RUCKSACK (http://amzn.to/1AFVTw6):
Das wichtigste zuerst. Regel #1, immer in Bewegung bleiben. Und dazu braucht man einen großen aber dennoch komfortablen Rucksack. 100L sollten es schon sein, um auch bei längeren Touren noch genug Lebensmittel und Werkzeug mitnehmen zu können. Ihr kennt das sicher: Die letzte Ration ist aufgebraucht aber auf dem Aldi-Parkplatz stehen knapp 50 Zombies zwischen euch und den leckeren Sandwiches.

BRECHSTANGE (http://amzn.to/1yBiEBG):
Unverzichtbares Tool, sowohl als Werkzeug als auch als Waffe geeignet.
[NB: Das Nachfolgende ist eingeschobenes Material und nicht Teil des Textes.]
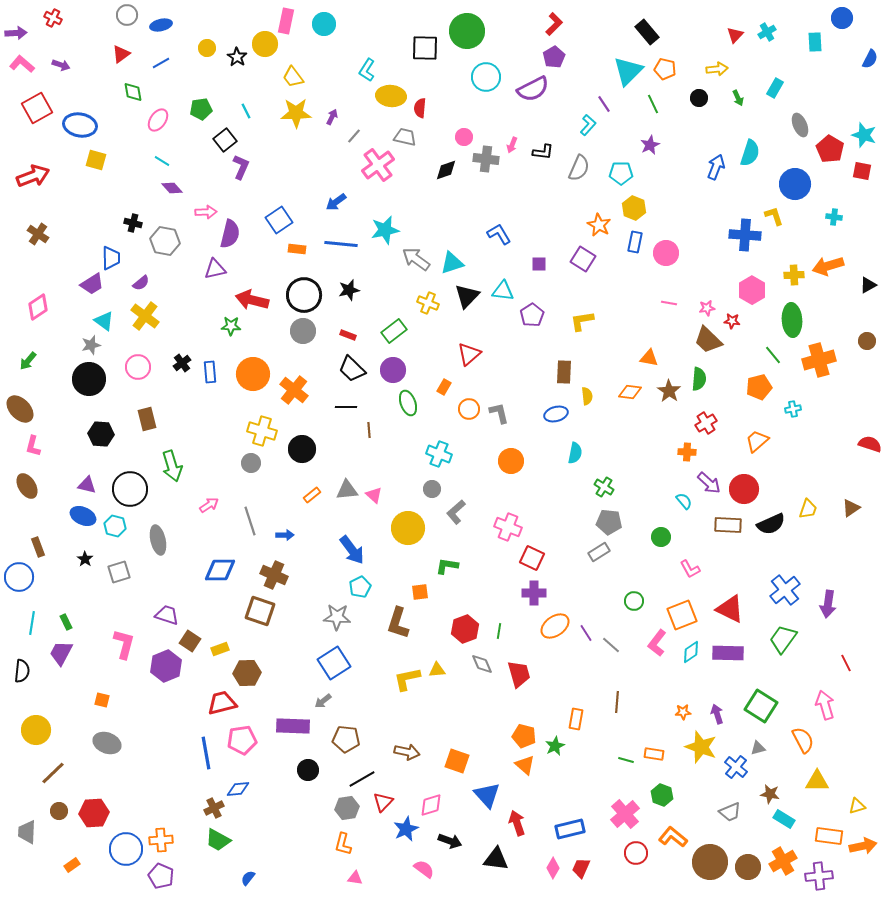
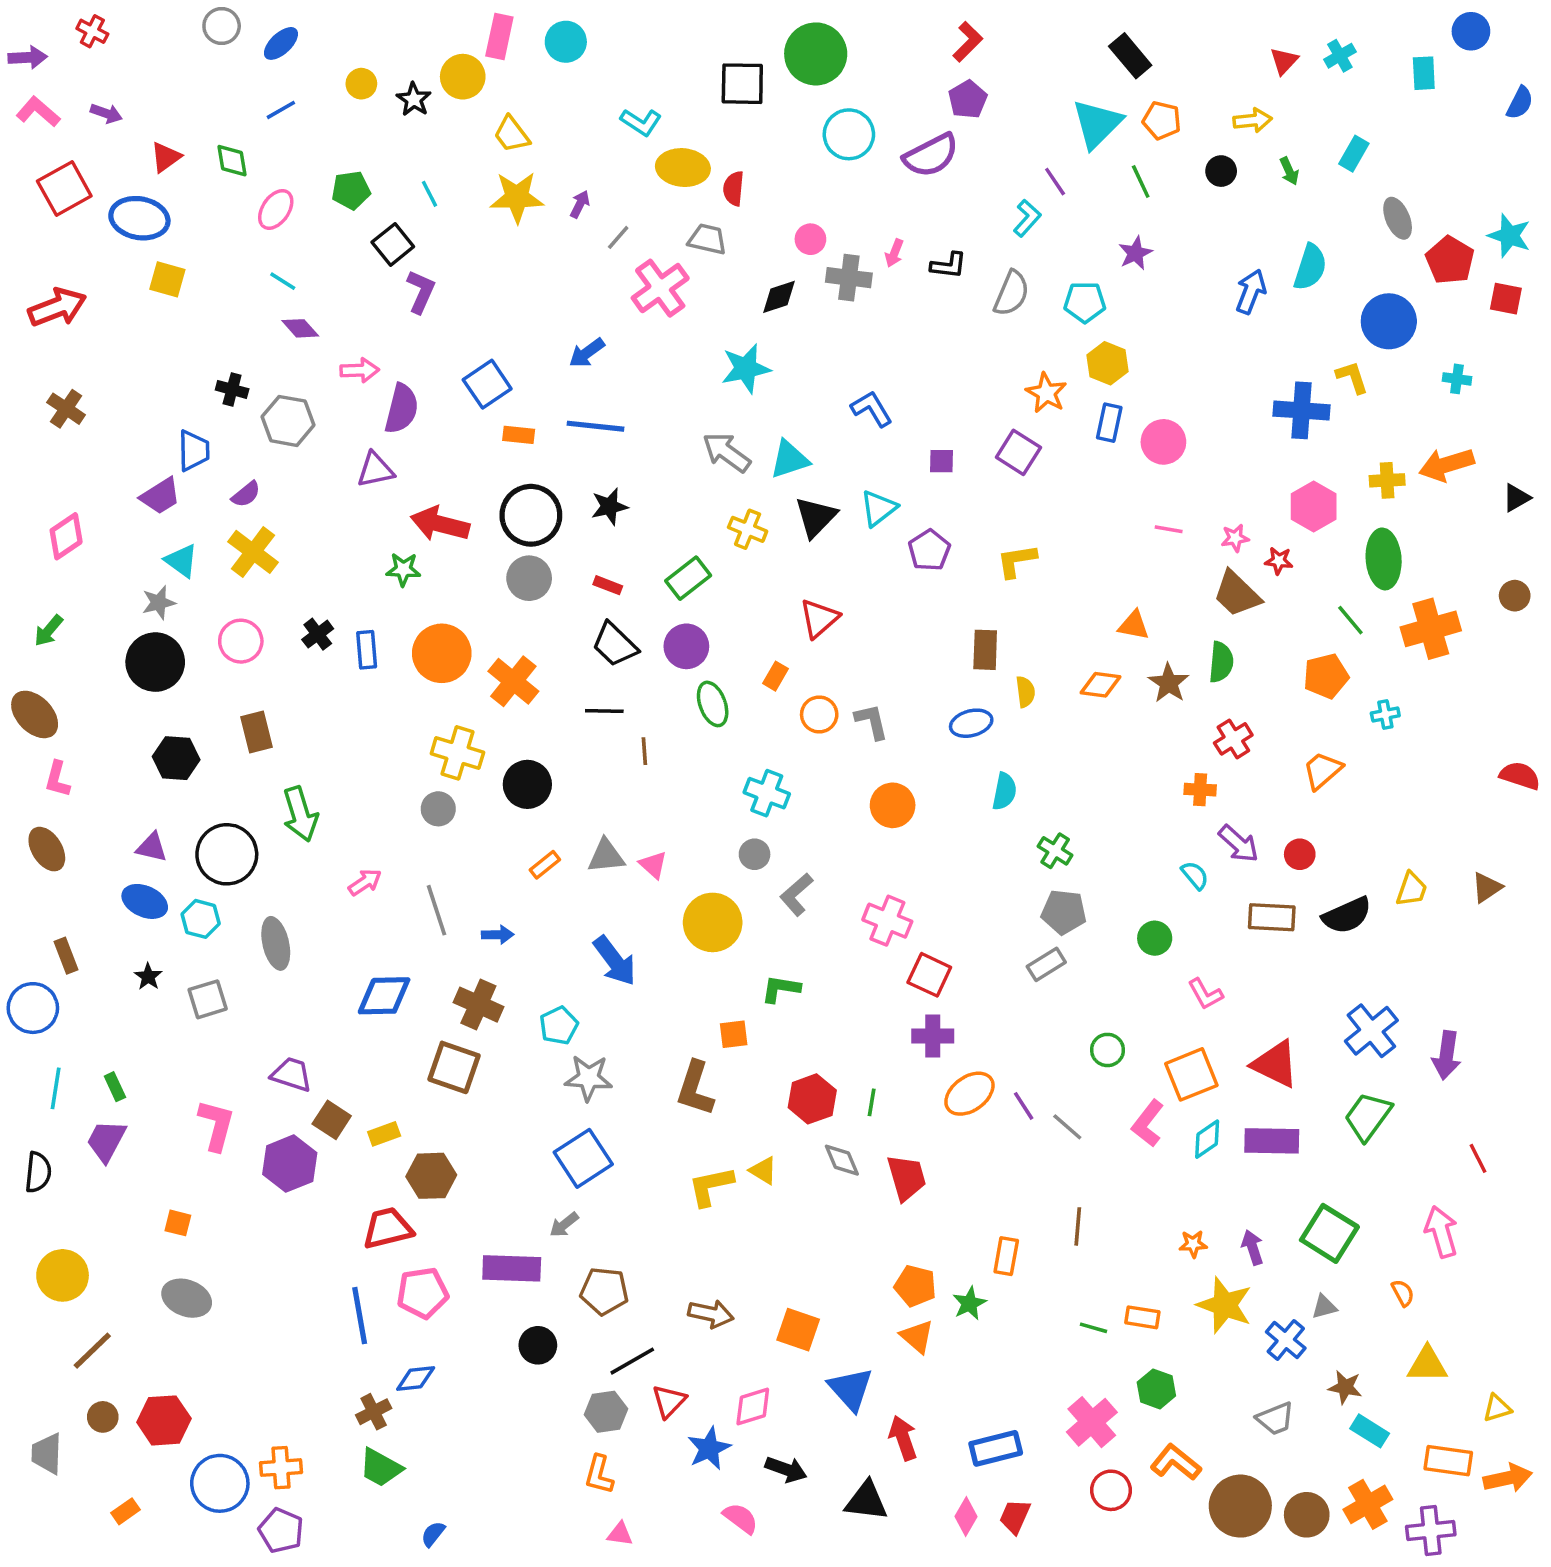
blue ellipse: (161, 25) -> (281, 43), turned -30
red triangle: (121, 54) -> (166, 157), moved
cyan L-shape: (367, 70) -> (641, 122), turned -90
cyan star: (385, 230) -> (746, 368), moved
cyan triangle: (503, 291) -> (879, 508), turned -45
red circle: (744, 489) -> (1300, 854), size x0.6
cyan pentagon: (360, 587) -> (559, 1026), moved
yellow triangle: (437, 670) -> (763, 1171), turned 36
orange semicircle: (803, 740) -> (1403, 1293), size x0.6

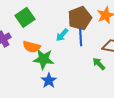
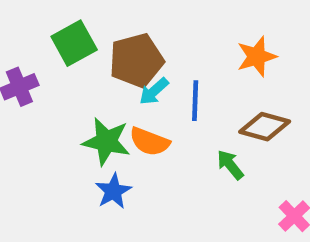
brown pentagon: (80, 18) -> (136, 60), moved
orange semicircle: (32, 47) -> (149, 142), moved

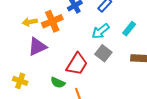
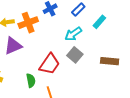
cyan rectangle: (129, 29) -> (99, 22), moved
green semicircle: (58, 83) -> (31, 81), turned -128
Nahkampf sollte aber wie im Buch beschrieben nur der allerletzte Ausweg sein. Problem: Die 11,5 kg Gewicht muss man ersteinmal mit sich herumschleppen. Spätestens wenn man am fünften verriegelten und verlassenen Haus vorbeikommt, freut man sich aber doch wie Schneekönig, die Brechstange dabei zu haben.

BOGEN: (http://amzn.to/1wVc0zt):
Die perfekte Waffe, um aus der Distanz den ein oder anderen Zombie geräuschlos auszuschalten. Erfordert allerdings etwas Übung!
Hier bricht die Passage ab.